- Task instructions
Only lines containing the word "Калевала" are needed; pull them out of the material.
○ ○ ○ ○ ○
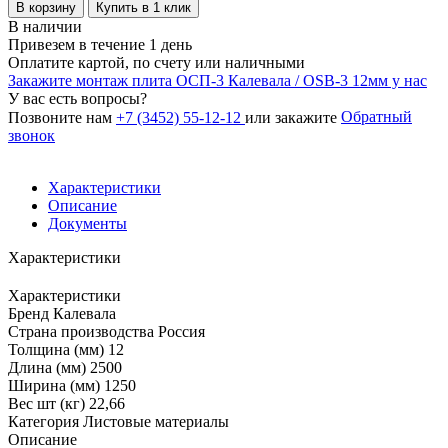
В корзину
Купить в 1 клик
В наличии
Привезем в течение 1 день
Оплатите картой, по счету или наличными
Закажите монтаж плита ОСП-3 Калевала / OSB-3 12мм у нас
У вас есть вопросы?
Обратный
Позвоните нам
+7 (3452) 55-12-12
или закажите
звонок
Характеристики
Описание
Документы
Характеристики
Характеристики
Бренд
Калевала
Страна производства
Россия
Толщина (мм)
12
Длина (мм)
2500
Ширина (мм)
1250
Вес шт (кг)
22,66
Категория
Листовые материалы
Описание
○ ○ ○ ○ ○
- Reply
Закажите монтаж плита ОСП-3 Калевала / OSB-3 12мм у нас
Калевала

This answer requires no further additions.